━━━ Exercise inputs ━━━

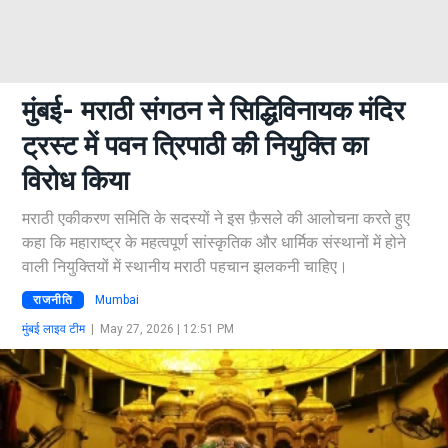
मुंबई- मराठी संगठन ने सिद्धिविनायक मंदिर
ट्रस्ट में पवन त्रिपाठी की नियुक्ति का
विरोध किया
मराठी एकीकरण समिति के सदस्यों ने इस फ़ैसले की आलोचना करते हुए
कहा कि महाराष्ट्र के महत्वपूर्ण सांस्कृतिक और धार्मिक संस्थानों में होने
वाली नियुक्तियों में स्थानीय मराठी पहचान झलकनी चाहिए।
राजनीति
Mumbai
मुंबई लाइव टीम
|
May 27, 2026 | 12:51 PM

━━━
━━━ Exercise inputs ━━━

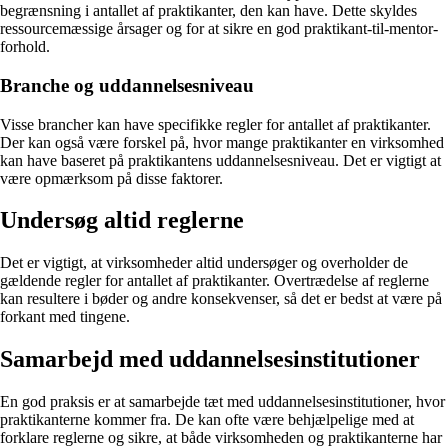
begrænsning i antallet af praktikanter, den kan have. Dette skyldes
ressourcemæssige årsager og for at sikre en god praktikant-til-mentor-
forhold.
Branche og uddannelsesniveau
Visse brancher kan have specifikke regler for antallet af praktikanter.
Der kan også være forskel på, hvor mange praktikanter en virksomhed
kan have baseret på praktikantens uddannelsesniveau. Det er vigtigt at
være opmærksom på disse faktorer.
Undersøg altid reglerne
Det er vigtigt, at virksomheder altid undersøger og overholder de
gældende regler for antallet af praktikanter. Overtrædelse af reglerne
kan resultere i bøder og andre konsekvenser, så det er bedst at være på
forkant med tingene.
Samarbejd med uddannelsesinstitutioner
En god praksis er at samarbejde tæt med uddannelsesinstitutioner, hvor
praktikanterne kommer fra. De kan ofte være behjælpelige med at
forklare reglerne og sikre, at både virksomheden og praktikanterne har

━━━
━━━ Exercise inputs ━━━

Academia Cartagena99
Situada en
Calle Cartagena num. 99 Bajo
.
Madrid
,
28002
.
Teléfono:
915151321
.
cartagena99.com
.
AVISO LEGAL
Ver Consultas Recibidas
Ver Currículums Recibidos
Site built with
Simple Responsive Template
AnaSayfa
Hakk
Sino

━━━

- Exercise details: Starting at the line that contains "kan have baseret" and stopping after the line that contains "forklare reglerne og", write out every line exactly as it appears above, and no other line.

- Answer box:
kan have baseret på praktikantens uddannelsesniveau. Det er vigtigt at
være opmærksom på disse faktorer.
Undersøg altid reglerne
Det er vigtigt, at virksomheder altid undersøger og overholder de
gældende regler for antallet af praktikanter. Overtrædelse af reglerne
kan resultere i bøder og andre konsekvenser, så det er bedst at være på
forkant med tingene.
Samarbejd med uddannelsesinstitutioner
En god praksis er at samarbejde tæt med uddannelsesinstitutioner, hvor
praktikanterne kommer fra. De kan ofte være behjælpelige med at
forklare reglerne og sikre, at både virksomheden og praktikanterne har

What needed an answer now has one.